A esa doble condición de terror habría que añadir, además, la de la peculiaridad del sonido que desarrolla Núria Graham y la perentoria necesidad de encontrar etiquetas y referencias por parte del periodista. Entonces, además, todavía la proyección pública de Rosalía era nula, por lo que nadie era capaz de saber la Rosalía de qué era Núria Graham. Etiquetada en un principio, y sin demasiado esfuerzo, como parte de esa especie de cantera de cantautoras folk españolas, la sorpresa llegó cuando su primer disco apuntaba mucho más allá. Bird Eyes demostró que las etiquetas no sirven para nada; especialmente si son vagas, están mal puestas y guiadas por la clasificación de los expositores de la FNAC.
Todo va tan rápido con Núria Graham que, a sus 22 años, ya ha tenido tiempo de tener una etiqueta de la que zafarse; algo de lo que muchos necesitan desprenderse bien entrados en su madurez biográfica, ella lo encara en su temprana veintena. Efectivamente, las diez canciones de Bird Eyes la enviaba lejos, a años luz, de una cantante folk. La dimensión de ‘Bird Eyes', ‘I Worry Too Much’, ‘Ages’ (con ecos etéreos de Jeff Buckley) o ‘You Fall Sleep So Easily’ (intensa coda a la que no demasiados discos suelen llegar con fuerza), en un disco que no juega a confundir con los excesos, daba ya una muestra real del calado de lo que entonces tenía entre manos la cantante y compositora.

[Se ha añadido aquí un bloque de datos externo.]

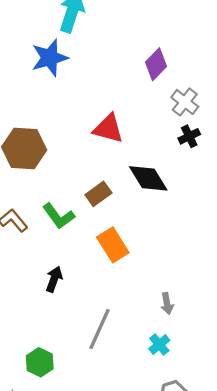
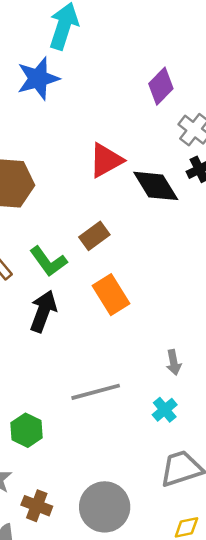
red triangle: (108, 129) -> (106, 160), turned -44
black diamond: (148, 178) -> (156, 186), moved
black arrow: (54, 279) -> (43, 311), moved, size x1.4
gray line: (99, 329) -> (96, 392), turned 51

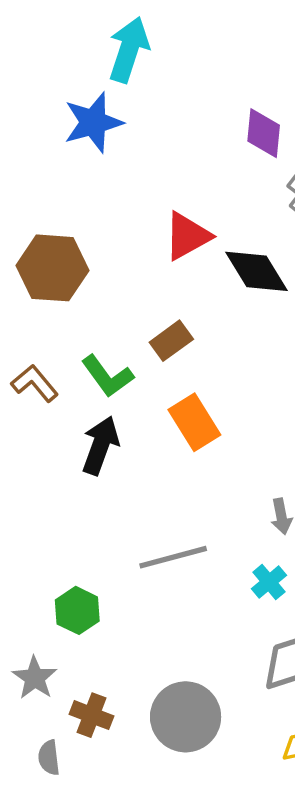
purple diamond: (161, 86) -> (264, 133), turned -39

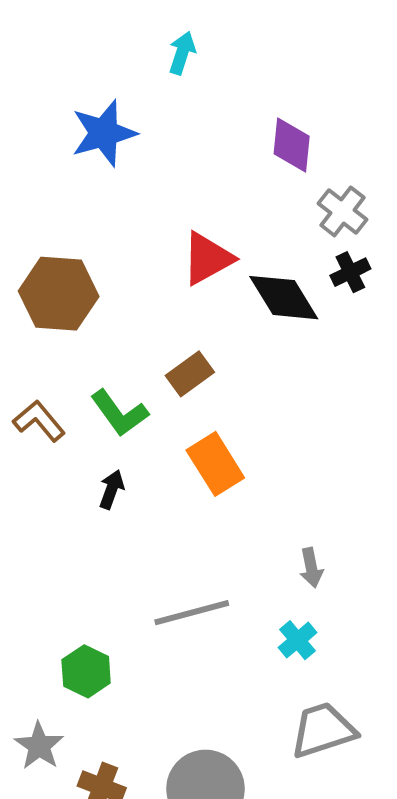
cyan arrow: (129, 50) -> (182, 53), moved, size x0.6
black arrow: (100, 445) -> (112, 489), size x0.6

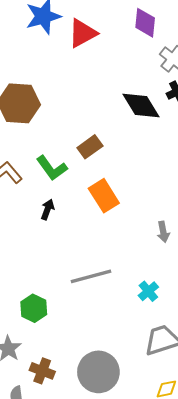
red triangle: (207, 258) -> (83, 33), moved
gray arrow: (311, 568) -> (163, 232), moved

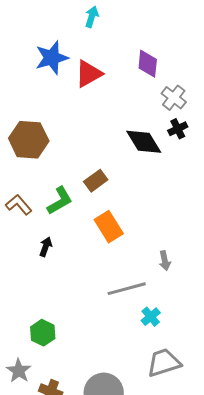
green L-shape: (52, 168) -> (60, 201), turned -84
black arrow: (48, 210) -> (46, 247), moved
gray line: (91, 276) -> (127, 289), moved

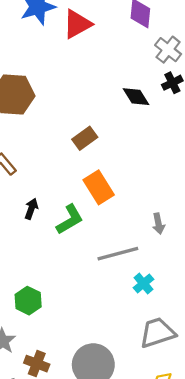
black diamond: (144, 142) -> (136, 97), size x0.7
green L-shape: (60, 201) -> (70, 219), moved

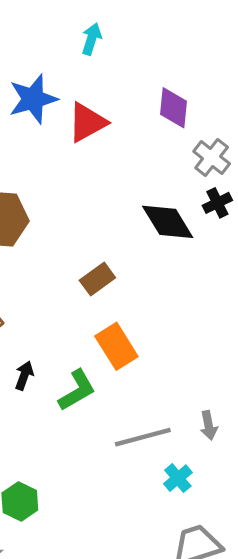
black diamond: (136, 97) -> (168, 222), size x1.4
gray arrow: (158, 224) -> (209, 425), moved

La cuestión de la composición es uno de los factores que más injustamente desapercibidos pasan cuando se trata de Graham. Apenas una versión en su primer lustro de existencia musical: la telúrica versión del ‘Toxic’ de Britney Spears, transfigurada en rock alternativo de los 90. El grueso de su cancionero oficial son composiciones propias que circulan entre la psicodelia y el pop, entre Kate Bush, St. Vincent y Kevin Morby. Así lo certifica su último disco, el que presentará el 24 de noviembre en dELUXE Pop Club (en una cita que compartirá con Daniel Rosell), para el que además ha contado con Joan Pons; Pons es el líder de El Petit de Cal Eril, el grupo que probablemente mejor representa hoy la fluidez en la transición entre los sonidos folk y los escenarios de psicodelia.
El resultado es un disco continuista, que no desvía a Graham de la dirección que había tomado en su primera colección. Con Does It Ring A Bell?, la cantante y compositora catalana afina el tiro y despeja el camino al respecto de sus etiquetas; lo que propició, en gran medida, que se quedara fuera de la mayoría de las listas con los mejores trabajos del país en 2017. Tampoco es que lo necesite. Además, lejos de quedarse en agua de borrajas, una de las virtudes de Núria Graham reside en el directo: su trabajo, repleto de virutas de psicodelia, crece de manera exponencial cuando lo desarrolla en su versión viva. Tres años después -y dos discos más tarde- deberían haberse terminado ya las preguntas paternalistas, a pesar de que sus 22 años sigan siendo objeto de sorpresa para más de uno.